I HAVE never set out to be a mouthpiece for disgruntled anglers in Galloway but I am regularly approached by anglers with serious points to make. I must state at the outset that I have never caught a spring salmon in my life and I have had a season ticket on the Cree since 1968.
No-one is more focused on the wellbeing of salmon than I am. During the 1970s, I attended extramural courses for two years under the tuition of Professor Derek Mills at Edinburgh University.
During this time I became a founder member of the Scottish branch of the Institute of Fisheries Management. Dr Mills, among his many other accomplishments, was the gentleman who founded the Atlantic Salmon Trust.

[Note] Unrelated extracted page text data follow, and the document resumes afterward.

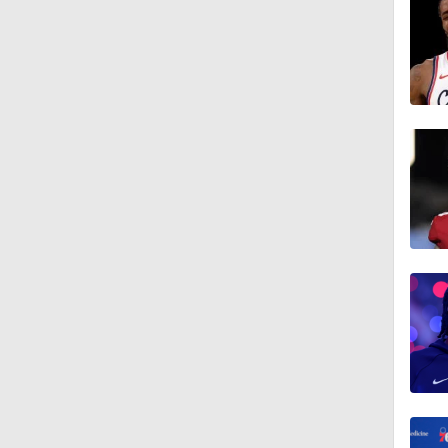
1:43
1:56
11:15
1:17
1:00
1:42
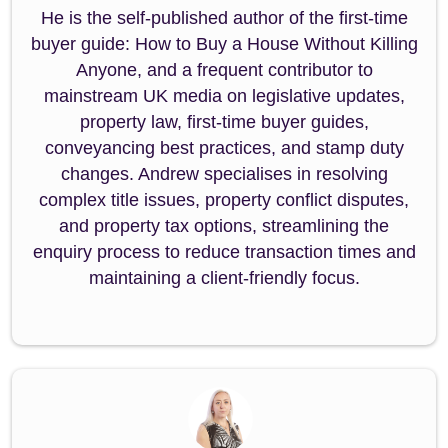
He is the self-published author of the first-time
buyer guide: How to Buy a House Without Killing
Anyone, and a frequent contributor to
mainstream UK media on legislative updates,
property law, first-time buyer guides,
conveyancing best practices, and stamp duty
changes. Andrew specialises in resolving
complex title issues, property conflict disputes,
and property tax options, streamlining the
enquiry process to reduce transaction times and
maintaining a client-friendly focus.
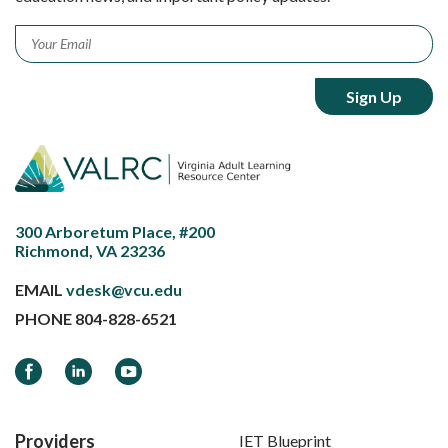
Email
*
300 Arboretum Place, #200
Richmond, VA 23236
EMAIL
vdesk@vcu.edu
PHONE
804-828-6521
Facebook
LinkedIn
YouTube
Providers
IET Blueprint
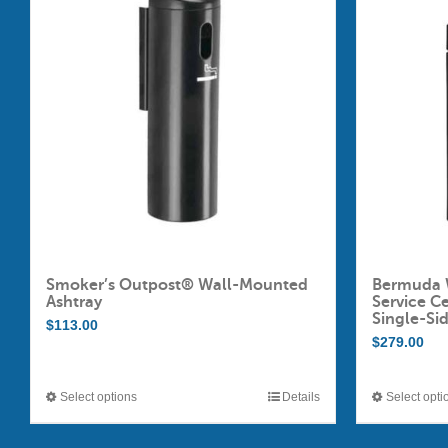
Smoker’s Outpost® Wall-Mounted
Bermuda 
Ashtray
Service C
Single-Si
$
113.00
$
279.00
Select options
Details
Select opti
This
product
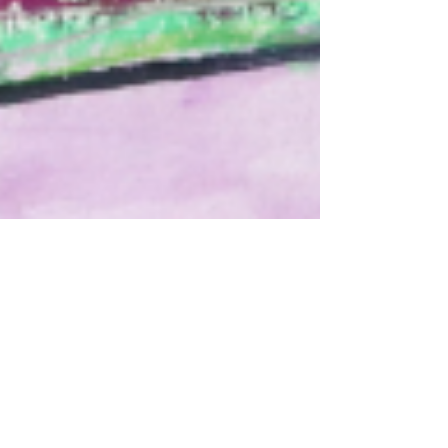
sflusche4
Mar 2, 2022
1 min read
March is
Developmental
Disabilities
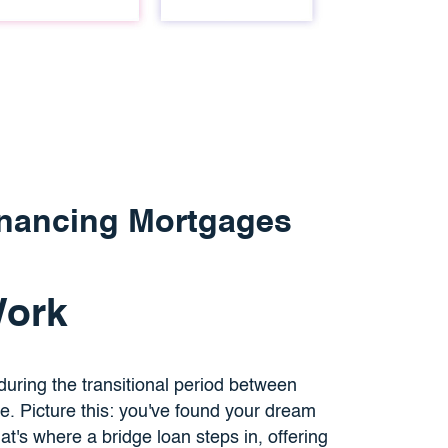
inancing Mortgages
Work
 during the transitional period between
e. Picture this: you've found your dream
t's where a bridge loan steps in, offering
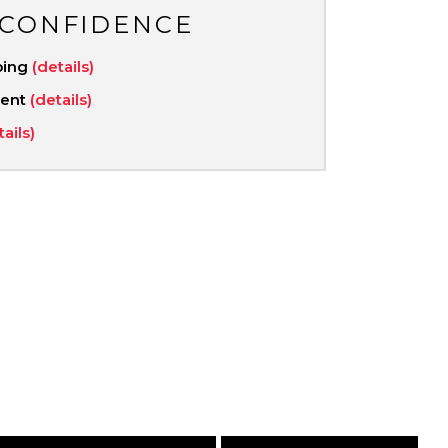
 CONFIDENCE
ping
(details)
ment
(details)
tails)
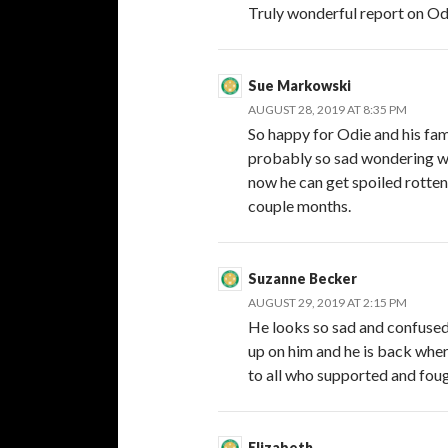
Truly wonderful report on Od
Sue Markowski
AUGUST 28, 2019 AT 8:35 PM
So happy for Odie and his fami
probably so sad wondering wher
now he can get spoiled rotten 
couple months.
Suzanne Becker
AUGUST 29, 2019 AT 2:15 PM
He looks so sad and confused 
up on him and he is back wher
to all who supported and foug
Elizabeth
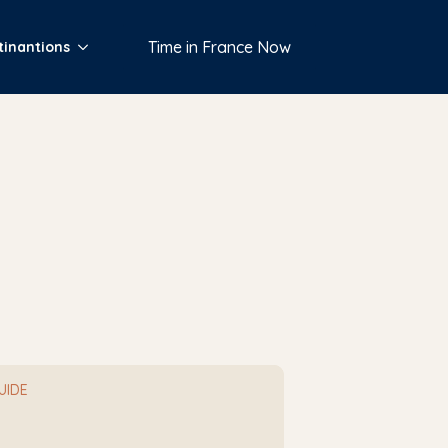
Time in France Now
tinantions
GUIDE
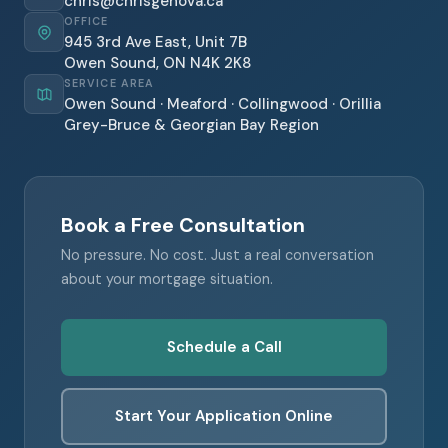
chris@chrisgenova.ca
OFFICE
945 3rd Ave East, Unit 7B
Owen Sound, ON N4K 2K8
SERVICE AREA
Owen Sound · Meaford · Collingwood · Orillia
Grey-Bruce & Georgian Bay Region
Book a Free Consultation
No pressure. No cost. Just a real conversation
about your mortgage situation.
Schedule a Call
Start Your Application Online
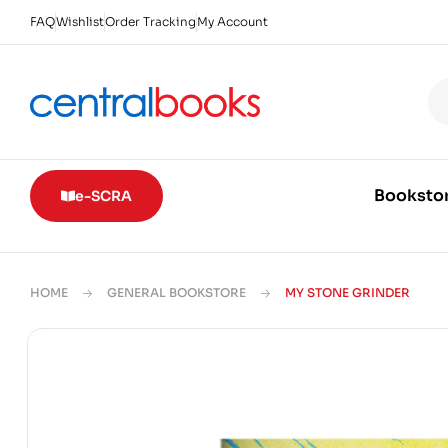
FAQ
Wishlist
Order Tracking
My Account
Booksto
e-SCRA
HOME
GENERAL BOOKSTORE
MY STONE GRINDER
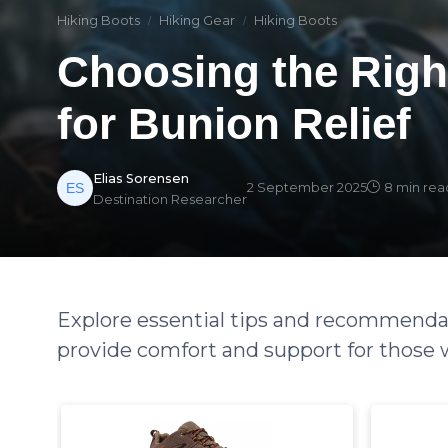
Hiking Boots
Hiking Gear
Hiking Boots
Choosing the Righ
for Bunion Relief
Elias Sorensen
2 September 2025
8 min rea
Destination Researcher
Explore essential tips and recommendat
provide comfort and support for those 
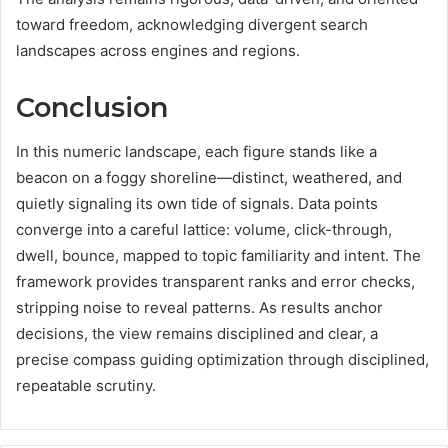
toward freedom, acknowledging divergent search
landscapes across engines and regions.
Conclusion
In this numeric landscape, each figure stands like a
beacon on a foggy shoreline—distinct, weathered, and
quietly signaling its own tide of signals. Data points
converge into a careful lattice: volume, click-through,
dwell, bounce, mapped to topic familiarity and intent. The
framework provides transparent ranks and error checks,
stripping noise to reveal patterns. As results anchor
decisions, the view remains disciplined and clear, a
precise compass guiding optimization through disciplined,
repeatable scrutiny.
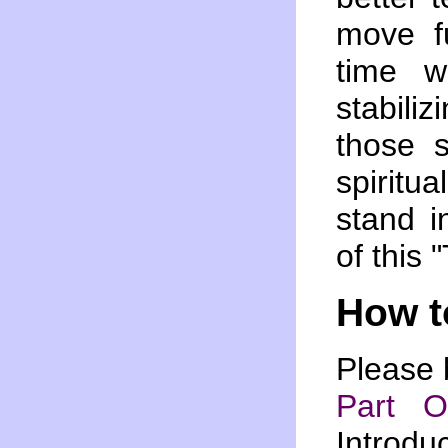
move fu
time w
stabili
those 
spiritua
stand i
of this 
How t
Please 
Part 
Introdu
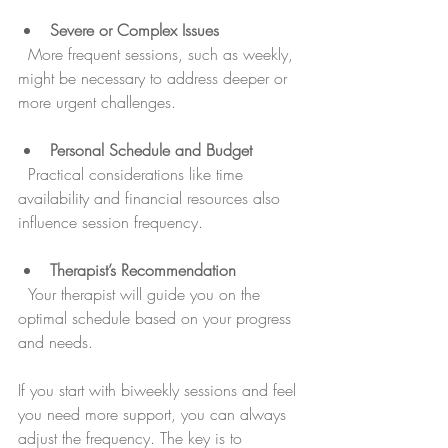
Severe or Complex Issues
  More frequent sessions, such as weekly, 
might be necessary to address deeper or 
more urgent challenges.
Personal Schedule and Budget
  Practical considerations like time 
availability and financial resources also 
influence session frequency.
Therapist’s Recommendation
  Your therapist will guide you on the 
optimal schedule based on your progress 
and needs.
If you start with biweekly sessions and feel 
you need more support, you can always 
adjust the frequency. The key is to 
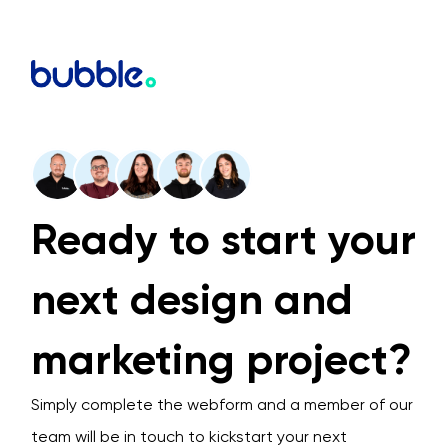
Ready to start your
next design and
marketing project?
Simply complete the webform and a member of our
team will be in touch to kickstart your next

Jamie Hyslop states in his letter (The Galloway Gazette, February 10) that worm anglers, even with the latest restrictions, still have 15 weeks in which to fish. Nothing could be further from the truth. It would have to rain every second day to keep the water above the spinning marks.
I know in some summers it feels this is the case but in others we can go five or six weeks with no rain. This means fly anglers have 195 days to fish the Cree while a bait angler can be lucky to get between 10 and 15 days.
In one infamous season the water in the Cree had dwindled until it was barely flowing, salmon had congregated in a few of the deeper pools and foul hooking became so rife that the Newton Stewart Angling Association had to ban all river fishing. The foul hooking was all done by anglers fishing teams of flies.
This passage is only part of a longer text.